The authors declare that the research was conducted in the absence of any commercial or financial relationships that could be construed as a potential conflict of interest.

Figures

Figure 1
Figure 1
Previous therapeutic strategies and the dose of prednisone and pyridostigmine. Each time point represents a MC, which used rapid treatment of IVIg, PLEX, and high-dose steroid (before June 2023). Abbreviations: MC, myasthenic crises; RTX, rituximab; MMF, mycophenolate mofetil; CsA, cyclosporine A; AZA, azathioprine; IVIg, intravenous immunoglobulin; PLEX, plasma exchange. Details: The dose of pyridostigmine was 60 mg ter in die (tid) during 2011 to 2018 and increased to 60 mg quater in die (qid) until June 2023. The prednisone’s dosage was 25 mg qd in August 2018 and declined to 10 mg quaque die (qd) when combining tacrolimus (1.5 mg bid) in September 2019. In February 2020, the patient found an intrauterine pregnancy of 7+ weeks and chose to continue the pregnancy.
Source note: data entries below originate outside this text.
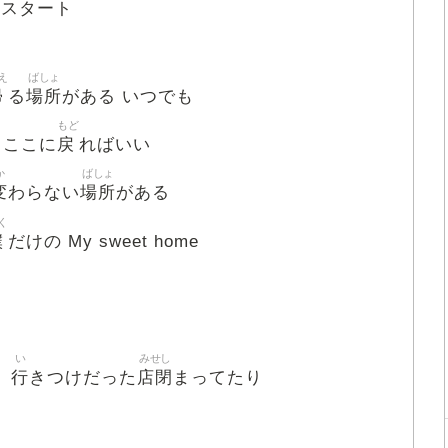
らスタート
え
ばしょ
帰
場所
る
がある いつでも
もど
戻
 ここに
ればいい
か
ばしょ
変
場所
わらない
がある
く
僕
だけの My sweet home
い
みせし
行
店閉
り
きつけだった
まってたり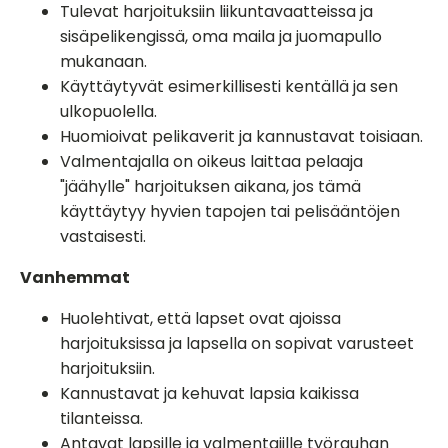
Tulevat harjoituksiin liikuntavaatteissa ja
sisäpelikengissä, oma maila ja juomapullo
mukanaan.
Käyttäytyvät esimerkillisesti kentällä ja sen
ulkopuolella.
Huomioivat pelikaverit ja kannustavat toisiaan.
Valmentajalla on oikeus laittaa pelaaja
"jäähylle" harjoituksen aikana, jos tämä
käyttäytyy hyvien tapojen tai pelisääntöjen
vastaisesti.
Vanhemmat
Huolehtivat, että lapset ovat ajoissa
harjoituksissa ja lapsella on sopivat varusteet
harjoituksiin.
Kannustavat ja kehuvat lapsia kaikissa
tilanteissa.
Antavat lapsille ja valmentajille työrauhan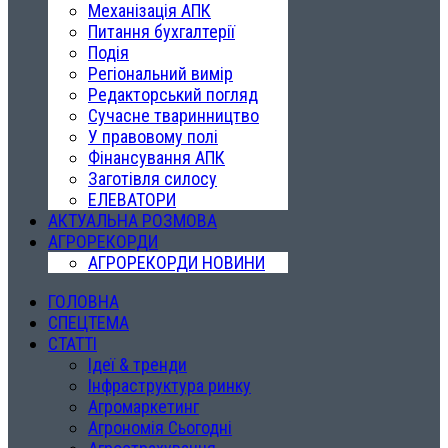
Механізація АПК
Питання бухгалтерії
Подія
Регіональний вимір
Редакторський погляд
Сучасне тваринництво
У правовому полі
Фінансування АПК
Заготівля силосу
ЕЛЕВАТОРИ
АКТУАЛЬНА РОЗМОВА
АГРОРЕКОРДИ
АГРОРЕКОРДИ НОВИНИ
ГОЛОВНА
СПЕЦТЕМА
СТАТТІ
Ідеї & тренди
Інфраструктура ринку
Агромаркетинг
Агрономія Сьогодні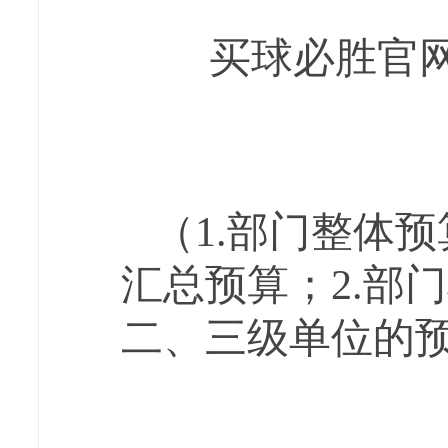
买球必胜官
（
1.部门整体
预
汇总预算
；
2.部门
二、三级单位的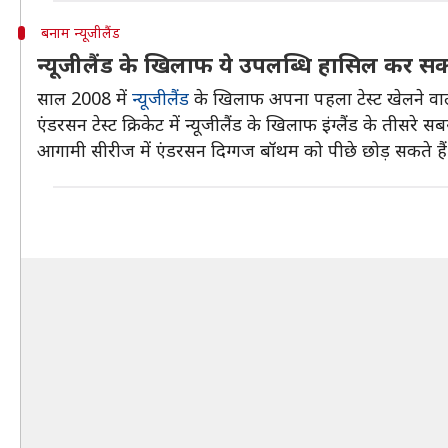
बनाम न्यूजीलैंड
न्यूजीलैंड के खिलाफ ये उपलब्धि हासिल कर सकत
साल 2008 में
न्यूजीलैंड
के खिलाफ अपना पहला टेस्ट खेलने वा
एंडरसन टेस्ट क्रिकेट में न्यूजीलैंड के खिलाफ इंग्लैंड के तीसरे स
आगामी सीरीज में एंडरसन दिग्गज बॉथम को पीछे छोड़ सकते हैं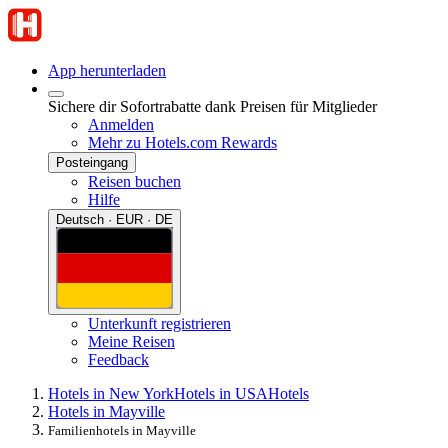
App herunterladen
Sichere dir Sofortrabatte dank Preisen für Mitglieder
Anmelden
Mehr zu Hotels.com Rewards
Posteingang
Reisen buchen
Hilfe
Deutsch · EUR · DE
Unterkunft registrieren
Meine Reisen
Feedback
Hotels in New York
Hotels in USA
Hotels
Hotels in Mayville
Familienhotels in Mayville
She discontinued tacrolimus, and the dose of prednisone was increased to 60 mg qd. In July 2020, a segment cesarean section was performed, whose procedure was successful, resulting a live infant. Following discharge, the patient was prescribed tacrolimus of 1 mg bid and prednisone of 70 mg qd. In January 2021, the patient received rituximab treatments on three occasions with doses of 0.1 g d1 and 0.5 g d2 initially, followed by 0.1 g d1 in subsequent two treatments. The prednisone dose was reduced to 40 mg qd after the first treatment and further decreased, respectively, to 30 mg qd and 25 mg qd in September 2021 and January 2022. MMF (1 g bid) was added in September 2022 but discontinued after 18 days. CsA (25 mg bid) was added in November 2022 but, later, discontinued after 14 days. AZA (50 mg qd) was added in March 2023 but discontinued in April 2023 when the fourth rituximab treatment was administered (0.1 g d1). In June 2023, the patient was prescribed telitacicept (160 mg quaque semana (qw)) and added efgartigimod (800 mg qw) in January 2024.
Figure 2
Figure 2
Evolution of clinical severity after injecting telitacicept. (A) Changes in MGFA-QMG, MG-ADL, and MGC. (B) Changes in levels of dose of prednisone and pyridostigmine. Abbreviations: QMG, quantitative myasthenia gravis score; MG-ADL, myasthenia gravis-specific activities of daily living scale; MGC, myasthenia gravis composite; W0, the week before the first injection of telitacicept (June 2024).
Figure 3
Figure 3
Changes in serum marker during follow-up. (A) Changes in immunoglobulin. (B) Changes in lymphocyte. The red point means the time of combination. IgG, immunoglobulin G.